As the military adjusts to an increasingly wider range of mission types, simulation is proving crucial to understanding and preparing for these operations. In addition to traditional theater level operations, we need to be able to simulate military operations in urban terrain, counter terrorist activities, and futuristic operations involving large numbers of robots and agents in addition to people.
The current state of the art in simulation is inadequate to address the needs of the military. Realistic behaviors are possible for a small number of entities at the cost of expensive setup and long execution times. A large number of entities with inexpensive setup and fast execution can be simulated, but lack realistic behaviors. The challenge is to provide the best of both worlds: realistic behavior for a large number of entities with inexpensive setup and execution.
NewVectors is using agent technology for modeling real-world problems such as combat, monitoring the operation of real systems, and managing them by closing the Command and Control (C2) loop. Much of their strength is that their interactions capture the dynamics of a real system much more accurately than do analytical models.

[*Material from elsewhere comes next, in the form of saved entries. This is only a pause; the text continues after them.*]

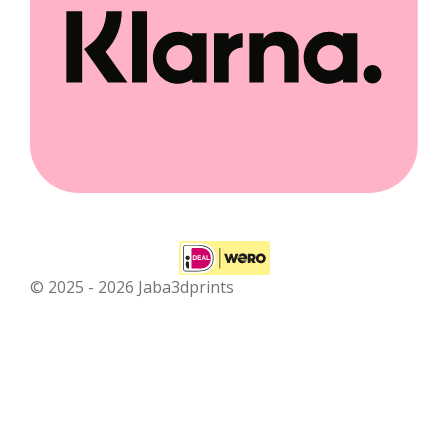
© 2025 - 2026 Jaba3dprints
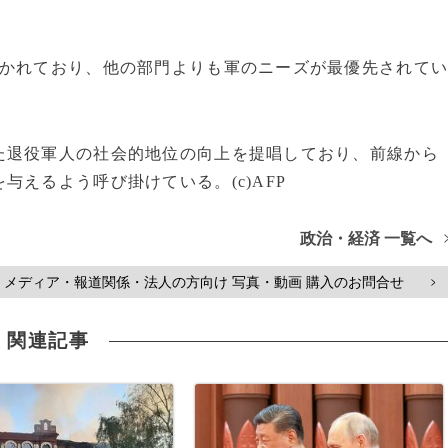
置かれており、他の部門よりも軍のニーズが最優先されて
た退役軍人の社会的地位の向上を提唱しており、前線から
えるよう呼び掛けている。(c)AFP
政治・経済 一覧へ
メディア・報道関係・法人の方向け 写真・動画 購入のお問合せ
>
関連記事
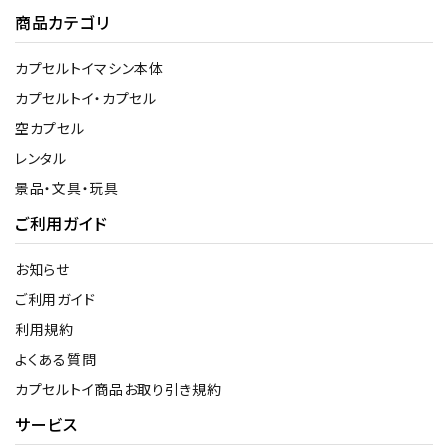
商品カテゴリ
カプセルトイマシン本体
カプセルトイ・カプセル
空カプセル
レンタル
景品・文具・玩具
ご利用ガイド
お知らせ
ご利用ガイド
利用規約
よくある質問
カプセルトイ商品お取り引き規約
サービス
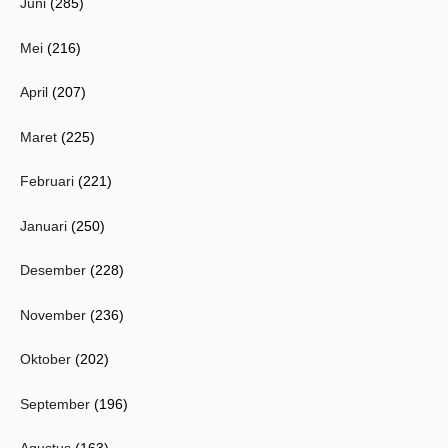
Juni
(285)
Mei
(216)
April
(207)
Maret
(225)
Februari
(221)
Januari
(250)
Desember
(228)
November
(236)
Oktober
(202)
September
(196)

However, a major drawback to using agents is the cost to construct and tune a full population of individual agents, particularly coarse-grained cognitive (e.g., Belief-Desire-Intention) agents. Work in swarm intelligence suggests that much of the functionality of an agent-based system can be obtained by using much simpler agents modeled on principles of artificial life. A full set of such agents can be tuned automatically using evolutionary and particle swarm techniques, providing a foundation model that provides on the order of 70% of the required functionality. Then, selected agents of particular interest can be refined into higher-level agents to support cognitive requirements such as cognitive modeling and explanation generation.

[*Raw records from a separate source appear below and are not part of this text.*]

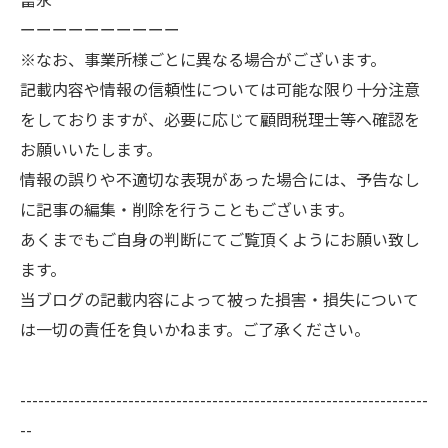
ーーーーーーーーーー
※なお、事業所様ごとに異なる場合がございます。
記載内容や情報の信頼性については可能な限り十分注意
をしておりますが、必要に応じて顧問税理士等へ確認を
お願いいたします。
情報の誤りや不適切な表現があった場合には、予告なし
に記事の編集・削除を行うこともございます。
あくまでもご自身の判断にてご覧頂くようにお願い致し
ます。
当ブログの記載内容によって被った損害・損失について
は一切の責任を負いかねます。ご了承ください。
--------------------------------------------------------------------
--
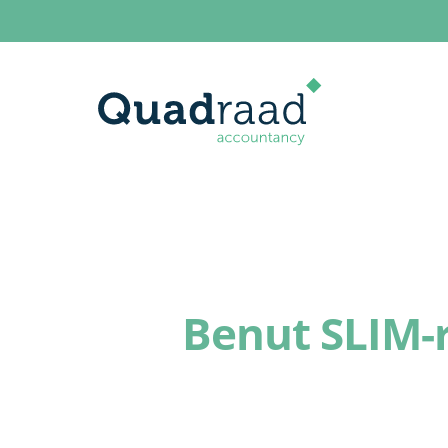
Benut SLIM-r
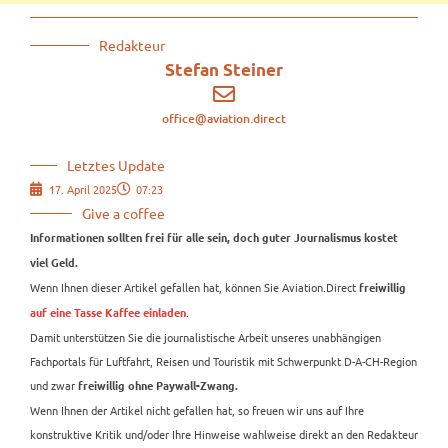
Redakteur
Stefan Steiner
office@aviation.direct
Letztes Update
17. April 2025
07:23
Give a coffee
Informationen sollten frei für alle sein, doch guter Journalismus kostet
viel Geld.
Wenn Ihnen dieser Artikel gefallen hat, können Sie Aviation.Direct
freiwillig
.
auf eine Tasse Kaffee einladen
Damit unterstützen Sie die journalistische Arbeit unseres unabhängigen
Fachportals für Luftfahrt, Reisen und Touristik mit Schwerpunkt D-A-CH-Region
und zwar
freiwillig ohne Paywall-Zwang.
Wenn Ihnen der Artikel nicht gefallen hat, so freuen wir uns auf Ihre
konstruktive Kritik und/oder Ihre Hinweise wahlweise direkt an den Redakteur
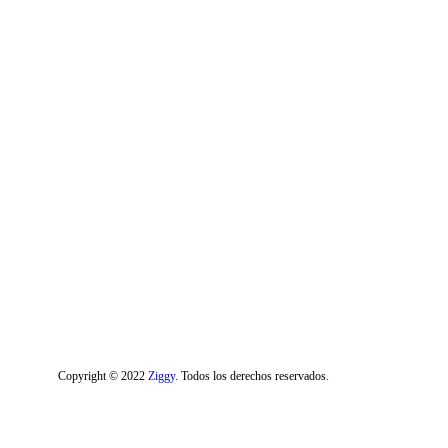
Copyright © 2022
Ziggy
. Todos los derechos reservados.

NewVectors' Department of Defense (DoD) program for Natural Agents for Autonomous Adaptation to Threats in Varied Environments (NA3TIVE), in cooperation with Soar Technology and the University of Michigan, demonstrates the feasibility of hybrid reasoning with two radically different agent architectures. High-level cognitive agents have internal structures that model cognitive concepts such as beliefs, desires, and intentions, and derive from a long research tradition in artificial intelligence. Low-level behavioral agents, inspired by research in artificial life, exhibit outward behavior that mimics domain entities, but their internal structures do not use cognitive constructs. Instead, they may use neural networks, polynomial equations, or other non-symbolic representations and processes. These two species of agents offer complementary strengths and liabilities. By integrating them in a single application, we show that it is possible to combine their respective strengths.

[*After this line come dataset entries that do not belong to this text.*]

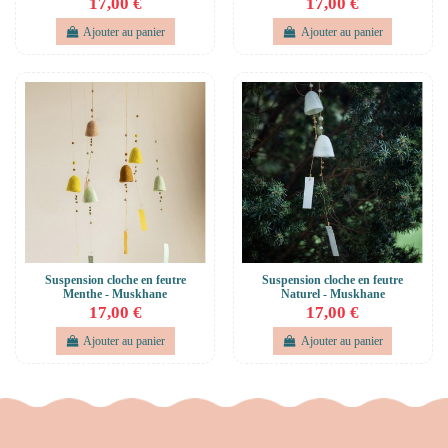
17,00 €
17,00 €
Ajouter au panier
Ajouter au panier
Suspension cloche en feutre
Suspension cloche en feutre
Menthe - Muskhane
Naturel - Muskhane
17,00 €
17,00 €
Ajouter au panier
Ajouter au panier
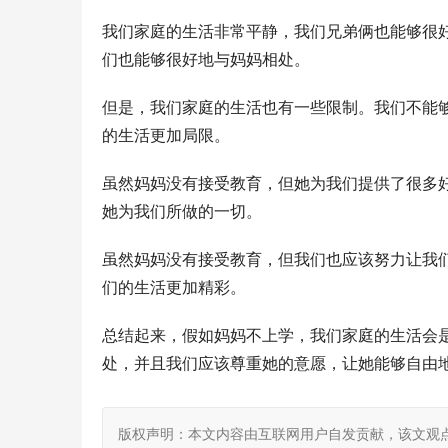
我们家庭的生活非常平静，我们兄弟俩也能够很
们也能够很好地与妈妈相处。
但是，我们家庭的生活也有一些限制。我们不能
的生活更加局限。
虽然妈妈没有接受教育，但她为我们提供了很多
她为我们所做的一切。
虽然妈妈没有接受教育，但我们也应该努力让我
们的生活更加精彩。
总结起来，假如妈妈不上学，我们家庭的生活会
处，并且我们应该尊重她的意愿，让她能够自由
版权声明：本文内容由互联网用户自发贡献，该文观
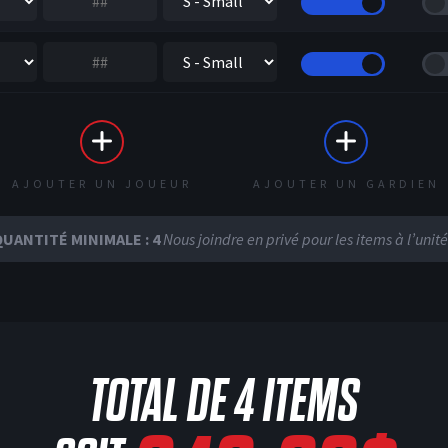
AJOUTER UN JOUEUR
AJOUTER UN GARDIEN
UANTITÉ MINIMALE : 4
Nous joindre en privé pour les items à l’unité
TOTAL DE
4
ITEMS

The demonstration context was a TacAir-Soar scenario involving guiding a mission package around Surface-to-Air Missiles (SAM) to a target. TacAir-Soar is a high fidelity human behavior model of a military pilot. In this demonstration, the cognitive agents communicated the parameters of the required path to the lightweight behavioral agents, which rapidly determined routing information for the aircraft pilots to ingress and egress a target in the face of a complex air defense, using methods inspired by insect pheromones as developed under the Joint Forces Air Component Command/Adaptive Control of Distributed Agents through Pheromone Techniques and Interactive Visualization (JFACC ADAPTIV) program. The behavioral agents then communicated the route back to the cognitive agents, which used this routing information to fly the missions to attack the designated targets.